Dataset entries

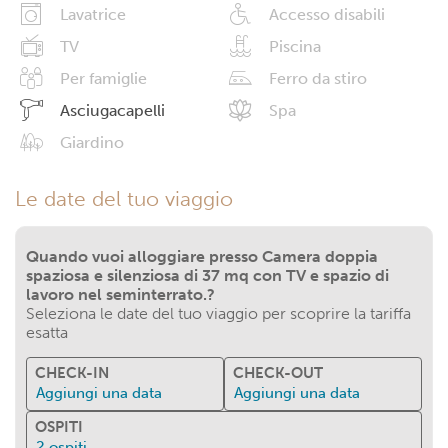
Lavatrice
Accesso disabili
TV
Piscina
Per famiglie
Ferro da stiro
Asciugacapelli
Spa
Giardino
Le date del tuo viaggio
Quando vuoi alloggiare presso Camera doppia
spaziosa e silenziosa di 37 mq con TV e spazio di
lavoro nel seminterrato.?
Seleziona le date del tuo viaggio per scoprire la tariffa
esatta
CHECK-IN
CHECK-OUT
Aggiungi una data
Aggiungi una data
OSPITI
2
ospiti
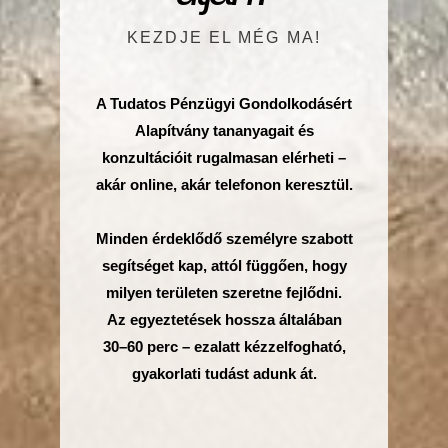
KEZDJE EL MÉG MA!
A Tudatos Pénzügyi Gondolkodásért
Alapítvány tananyagait és
konzultációit rugalmasan elérheti –
akár online, akár telefonon keresztül.
Minden érdeklődő személyre szabott
segítséget kap, attól függően, hogy
milyen területen szeretne fejlődni.
Az egyeztetések hossza általában
30–60 perc – ezalatt kézzelfogható,
gyakorlati tudást adunk át.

WORK REQUIRED:
Copy out the lines of the data where the string "viaggio" occurs.

RESULT OF THE EXERCISE:
Le date del tuo viaggio
Seleziona le date del tuo viaggio per scoprire la tariffa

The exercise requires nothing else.